Liu Guijie, Wang Mengmeng, Wang Anyi, Wang Shirui, Yang Tingting, Malekian Reza, Li Zhixiong
Department of Mechanical and Electrical Engineering & Key Laboratory of Ocean Engineering of Shang Dong Province, Ocean University of China, Qingdao 266100, China.
Department of Electrical, Electronic & Computer Engineering, University of Pretoria, Pretoria 0002, South Africa.
Sensors (Basel). 2018 Mar 11;18(3):838. doi: 10.3390/s18030838.

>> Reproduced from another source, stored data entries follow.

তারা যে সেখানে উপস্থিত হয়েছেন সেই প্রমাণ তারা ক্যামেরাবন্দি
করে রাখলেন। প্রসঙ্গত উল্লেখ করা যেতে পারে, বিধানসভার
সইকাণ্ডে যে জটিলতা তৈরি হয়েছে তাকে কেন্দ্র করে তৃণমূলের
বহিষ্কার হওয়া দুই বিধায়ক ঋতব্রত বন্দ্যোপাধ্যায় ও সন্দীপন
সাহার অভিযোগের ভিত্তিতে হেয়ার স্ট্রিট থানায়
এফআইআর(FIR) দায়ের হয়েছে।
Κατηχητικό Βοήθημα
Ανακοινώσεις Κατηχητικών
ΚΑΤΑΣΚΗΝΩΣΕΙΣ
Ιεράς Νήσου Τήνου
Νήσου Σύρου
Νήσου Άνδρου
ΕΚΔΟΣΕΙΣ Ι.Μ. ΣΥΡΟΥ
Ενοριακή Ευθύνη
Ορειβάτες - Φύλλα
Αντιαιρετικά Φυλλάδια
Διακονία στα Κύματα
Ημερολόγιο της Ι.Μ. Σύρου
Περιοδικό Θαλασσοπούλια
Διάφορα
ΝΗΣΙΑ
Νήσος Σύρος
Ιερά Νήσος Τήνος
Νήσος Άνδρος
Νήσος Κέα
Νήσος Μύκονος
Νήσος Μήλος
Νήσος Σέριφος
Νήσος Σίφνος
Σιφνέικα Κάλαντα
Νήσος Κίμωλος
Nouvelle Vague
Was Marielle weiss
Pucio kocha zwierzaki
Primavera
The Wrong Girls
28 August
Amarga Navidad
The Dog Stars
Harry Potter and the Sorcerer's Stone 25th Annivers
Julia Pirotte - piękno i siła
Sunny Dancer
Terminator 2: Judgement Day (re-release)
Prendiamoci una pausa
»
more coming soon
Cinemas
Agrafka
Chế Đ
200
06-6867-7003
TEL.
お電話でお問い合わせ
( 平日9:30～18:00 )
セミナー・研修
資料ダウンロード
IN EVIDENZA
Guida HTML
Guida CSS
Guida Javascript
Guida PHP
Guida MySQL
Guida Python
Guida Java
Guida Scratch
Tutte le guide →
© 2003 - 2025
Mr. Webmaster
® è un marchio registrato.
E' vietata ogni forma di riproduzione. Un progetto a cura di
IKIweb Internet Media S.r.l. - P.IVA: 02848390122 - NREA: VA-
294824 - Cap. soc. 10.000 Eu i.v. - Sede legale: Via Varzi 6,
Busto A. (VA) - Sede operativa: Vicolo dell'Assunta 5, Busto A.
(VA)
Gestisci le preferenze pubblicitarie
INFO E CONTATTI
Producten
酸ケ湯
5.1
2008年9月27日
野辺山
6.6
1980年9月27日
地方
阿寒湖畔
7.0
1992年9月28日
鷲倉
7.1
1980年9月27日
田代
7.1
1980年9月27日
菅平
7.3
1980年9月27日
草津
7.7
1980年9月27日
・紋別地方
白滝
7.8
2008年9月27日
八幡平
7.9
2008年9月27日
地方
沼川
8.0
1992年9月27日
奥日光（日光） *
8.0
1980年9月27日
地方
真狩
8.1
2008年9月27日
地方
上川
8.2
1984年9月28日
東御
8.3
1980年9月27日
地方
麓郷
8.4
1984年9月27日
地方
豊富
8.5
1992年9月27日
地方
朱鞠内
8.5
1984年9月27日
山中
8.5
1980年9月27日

In nature, the lateral line of fish is a peculiar and important organ for sensing the surrounding hydrodynamic environment, preying, escaping from predators and schooling. In this paper, by imitating the mechanism of fish lateral canal neuromasts, we developed an artificial lateral line system composed of micro-pressure sensors. Through hydrodynamic simulations, an optimized sensor structure was obtained and the pressure distribution models of the lateral surface were established in uniform flow and turbulent flow. Carrying out the corresponding underwater experiment, the validity of the numerical simulation method is verified by the comparison between the experimental data and the simulation results. In addition, a variety of effective research methods are proposed and validated for the flow velocity estimation and attitude perception in turbulent flow, respectively and the shape recognition of obstacles is realized by the neural network algorithm.
在自然界中,鱼类的侧线是一种独特且重要的器官,用于感知周围的流体动力环境、捕食、逃避捕食者以及集群。本文通过模仿鱼类侧线管神经丘的机制,开发了一种由微压力传感器组成的人工侧线系统。通过流体动力学模拟,获得了优化的传感器结构,并建立了均匀流和湍流中侧面的压力分布模型。进行相应的水下实验,通过实验数据与模拟结果的比较验证了数值模拟方法的有效性。此外,分别针对湍流中的流速估计和姿态感知提出并验证了多种有效研究方法,并通过神经网络算法实现了障碍物的形状识别。